:: EXERCISE ::
In the entries that follow, the first line to write out is the one containing "De Exos werkt", and the last is the one containing "systeem data in". Reproduce that stretch exactly, with nothing before or after it.

[Page-level text extractions]
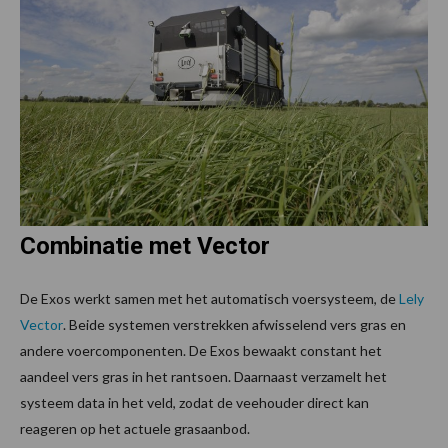
Combinatie met Vector
De Exos werkt samen met het automatisch voersysteem, de
Lely
Vector
. Beide systemen verstrekken afwisselend vers gras en
andere voercomponenten. De Exos bewaakt constant het
aandeel vers gras in het rantsoen. Daarnaast verzamelt het
systeem data in het veld, zodat de veehouder direct kan
reageren op het actuele grasaanbod.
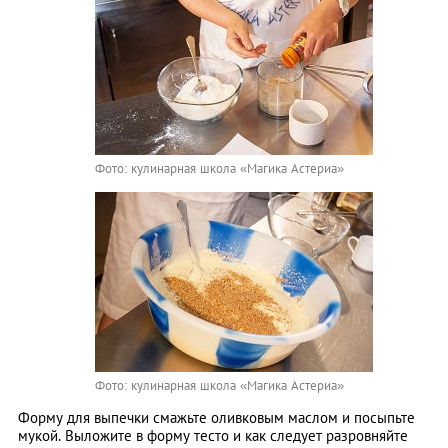
Фото: кулинарная школа «Магика Астериа»
Фото: кулинарная школа «Магика Астериа»
Форму для выпечки смажьте оливковым маслом и посыпьте
мукой. Выложите в форму тесто и как следует разровняйте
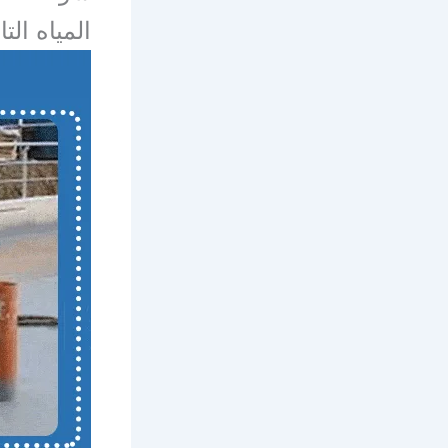
المياه التا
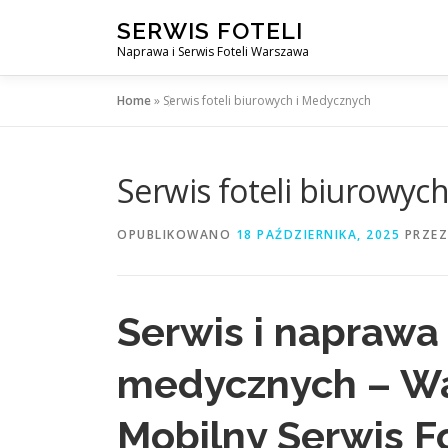
Przejdź
SERWIS FOTELI
do
Naprawa i Serwis Foteli Warszawa
treści
Home
»
Serwis foteli biurowych i Medycznych
Serwis foteli biurowyc
OPUBLIKOWANO
18 PAŹDZIERNIKA, 2025
PRZE
Serwis i naprawa 
medycznych – War
Mobilny Serwis F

:: FINAL ANSWER ::
De Exos werkt samen met het automatisch voersysteem, de
Lely
Vector
. Beide systemen verstrekken afwisselend vers gras en
andere voercomponenten. De Exos bewaakt constant het
aandeel vers gras in het rantsoen. Daarnaast verzamelt het
systeem data in het veld, zodat de veehouder direct kan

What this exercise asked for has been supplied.